Uchiyama Ikuo
Department of Theoretical Biology, National Institute for Basic Biology, National Institutes of Natural Sciences, Okazaki, Aichi, Japan.
BMC Genomics. 2008 Oct 31;9:515. doi: 10.1186/1471-2164-9-515.
Identifying the set of intrinsically conserved genes, or the genomic core, among related genomes is crucial for understanding prokaryotic genomes where horizontal gene transfers are common. Although core genome identification appears to be obvious among very closely related genomes, it becomes more difficult when more distantly related genomes are compared. Here, we consider the core structure as a set of sufficiently long segments in which gene orders are conserved so that they are likely to have been inherited mainly through vertical transfer, and developed a method for identifying the core structure by finding the order of pre-identified orthologous groups (OGs) that maximally retains the conserved gene orders.
The method was applied to genome comparisons of two well-characterized families, Bacillaceae and Enterobacteriaceae, and identified their core structures comprising 1438 and 2125 OGs, respectively. The core sets contained most of the essential genes and their related genes, which were primarily included in the intersection of the two core sets comprising around 700 OGs. The definition of the genomic core based on gene order conservation was demonstrated to be more robust than the simpler approach based only on gene conservation.

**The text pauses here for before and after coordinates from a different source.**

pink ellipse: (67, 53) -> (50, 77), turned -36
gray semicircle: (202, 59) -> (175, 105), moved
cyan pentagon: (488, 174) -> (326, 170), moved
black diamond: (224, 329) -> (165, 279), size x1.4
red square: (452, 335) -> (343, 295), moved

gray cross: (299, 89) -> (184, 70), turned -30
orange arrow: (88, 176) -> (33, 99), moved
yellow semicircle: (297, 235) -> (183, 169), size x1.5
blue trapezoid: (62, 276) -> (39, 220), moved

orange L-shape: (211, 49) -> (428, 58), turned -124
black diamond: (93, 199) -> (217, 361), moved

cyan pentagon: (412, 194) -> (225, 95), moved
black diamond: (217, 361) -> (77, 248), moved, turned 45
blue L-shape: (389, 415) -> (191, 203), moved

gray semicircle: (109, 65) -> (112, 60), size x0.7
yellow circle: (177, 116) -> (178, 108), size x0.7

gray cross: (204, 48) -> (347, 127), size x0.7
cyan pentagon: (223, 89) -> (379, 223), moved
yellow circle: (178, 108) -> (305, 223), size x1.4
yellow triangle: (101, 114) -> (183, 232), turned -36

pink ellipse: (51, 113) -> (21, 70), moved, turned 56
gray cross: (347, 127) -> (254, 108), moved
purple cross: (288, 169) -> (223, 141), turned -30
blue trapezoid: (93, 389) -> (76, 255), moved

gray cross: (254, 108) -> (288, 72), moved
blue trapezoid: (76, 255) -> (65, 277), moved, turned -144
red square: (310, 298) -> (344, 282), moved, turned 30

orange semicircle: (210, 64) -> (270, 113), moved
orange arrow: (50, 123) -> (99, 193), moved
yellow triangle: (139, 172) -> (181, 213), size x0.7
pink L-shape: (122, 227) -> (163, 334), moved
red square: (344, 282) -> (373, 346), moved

We also investigated the core structures in terms of G+C content homogeneity and phylogenetic congruence, and found that the core genes primarily exhibited the expected characteristic, i.e., being indigenous and sharing the same history, more than the non-core genes.

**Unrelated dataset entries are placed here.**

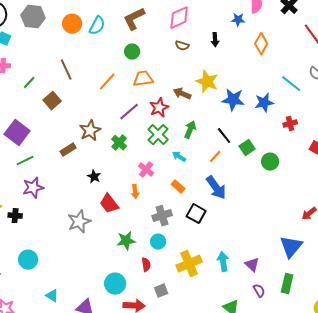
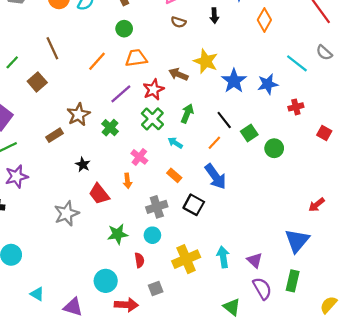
blue star: (233, 100) -> (234, 81), turned 30
purple semicircle: (259, 291) -> (262, 288), size x1.5

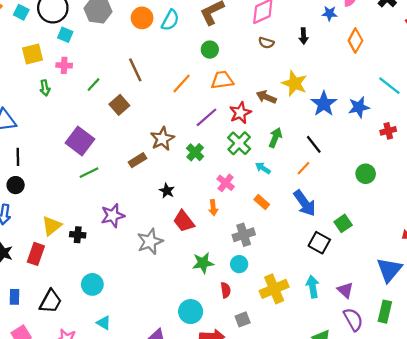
green square: (249, 133) -> (343, 223), moved
purple star: (17, 177) -> (113, 216), moved
black square: (194, 205) -> (319, 243), moved
cyan triangle: (37, 294) -> (104, 323), moved

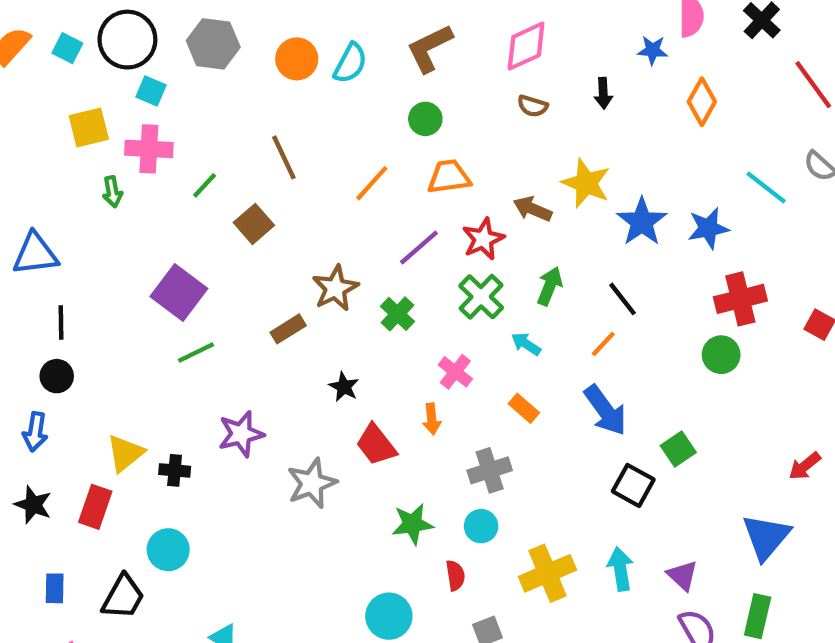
pink cross: (64, 65) -> (149, 149), size x1.5
red cross: (388, 131) -> (740, 299), moved, size x1.6
cyan circle: (92, 284) -> (168, 550), moved

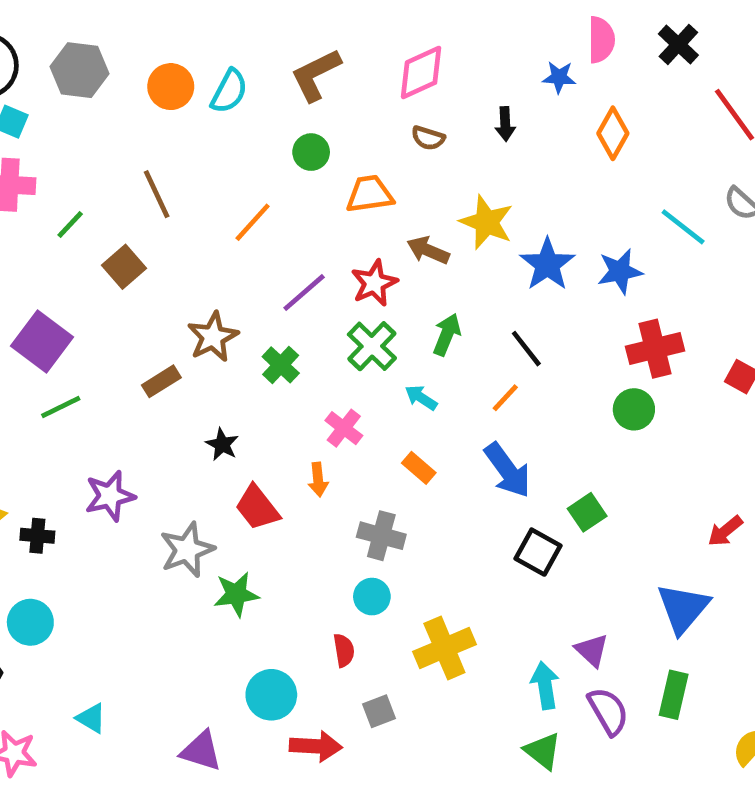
orange trapezoid: (449, 177) -> (370, 194), moved
gray cross: (490, 470) -> (381, 536), turned 33
green star: (412, 524) -> (236, 594), moved
cyan arrow: (620, 569) -> (545, 685), moved

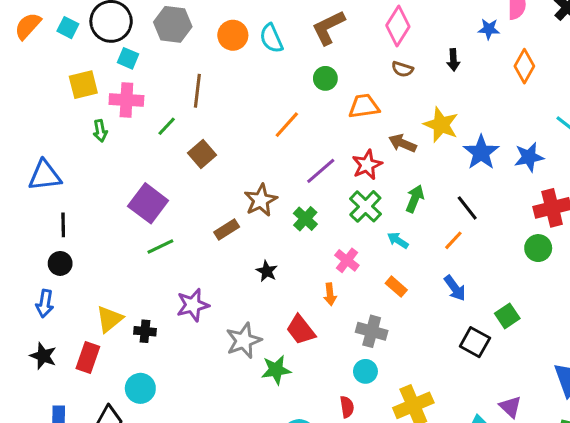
pink diamond: (421, 73) -> (398, 26), turned -33
cyan semicircle: (229, 91) -> (271, 38), turned 128
brown line: (157, 194) -> (197, 91), moved, turned 32
blue arrow: (508, 470) -> (455, 288), size x0.7
red trapezoid: (257, 508) -> (301, 330), moved

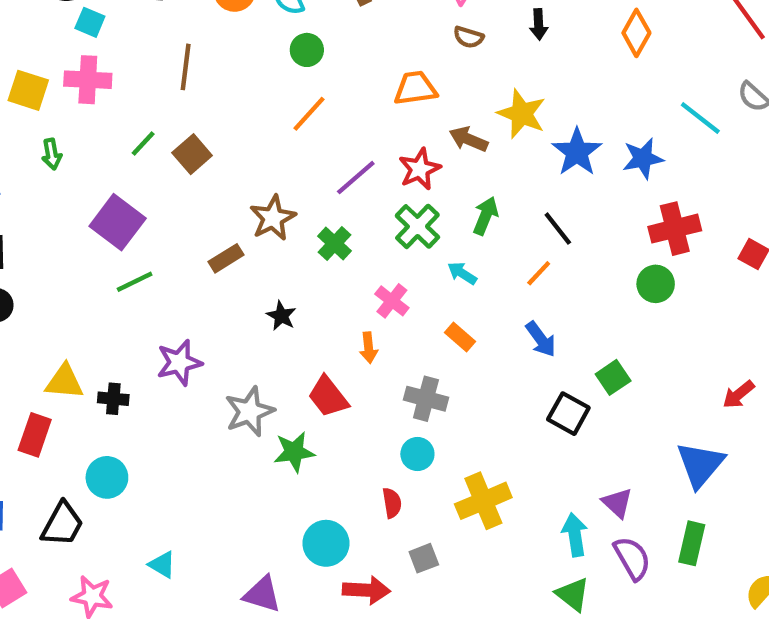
green circle: (325, 78) -> (307, 50), moved
yellow square: (83, 85) -> (28, 90), moved, turned 32
green line: (167, 126) -> (143, 144), moved
green arrow: (100, 131) -> (52, 154), moved
yellow triangle: (109, 319) -> (64, 382), turned 44

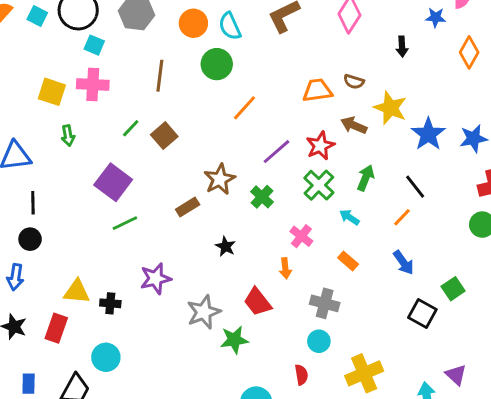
brown semicircle: (468, 37) -> (354, 82), moved
green circle: (307, 50) -> (217, 64), moved, size x1.4

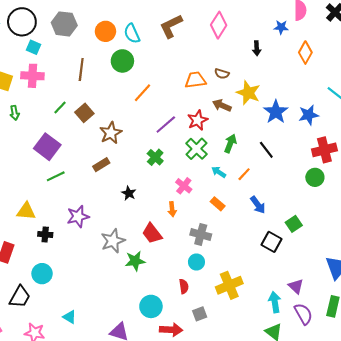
brown star: (220, 179) -> (111, 133), moved
orange line: (402, 217) -> (244, 174), moved
yellow triangle: (77, 292) -> (26, 211), moved

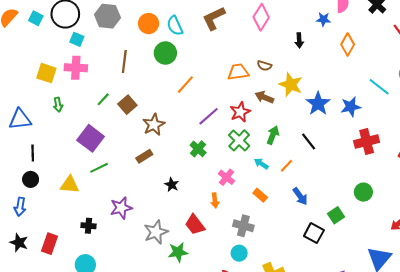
green circle: (315, 177) -> (363, 192), moved
yellow triangle: (26, 211) -> (70, 185), moved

The results demonstrate that our strategy of genome alignment based on gene order conservation can provide an effective approach to identify the genomic core among moderately related microbial genomes.
在相关基因组中识别内在保守基因集或基因组核心,对于理解水平基因转移常见的原核生物基因组至关重要。尽管在亲缘关系非常近的基因组中,核心基因组的识别似乎很明显,但在比较亲缘关系较远的基因组时,难度会增加。在这里,我们将核心结构视为一组足够长的片段,其中基因顺序是保守的,因此它们很可能主要通过垂直转移遗传而来,并开发了一种方法,通过找到预先识别的直系同源组(OGs)的顺序来识别核心结构,该顺序能最大程度地保留保守的基因顺序。
该方法应用于两个特征明确的科(芽孢杆菌科和肠杆菌科)的基因组比较,分别识别出它们的核心结构包含1438个和2125个OGs。核心集包含了大部分必需基因及其相关基因,这些基因主要包含在两个核心集的交集中,约有700个OGs。基于基因顺序保守性的基因组核心定义被证明比仅基于基因保守性的更简单方法更稳健。我们还从G+C含量同质性和系统发育一致性方面研究了核心结构,发现核心基因比非核心基因更主要地表现出预期特征,即具有本土性且共享相同历史。
结果表明,我们基于基因顺序保守性的基因组比对策略能够为识别中等亲缘关系的微生物基因组中的基因组核心提供一种有效方法。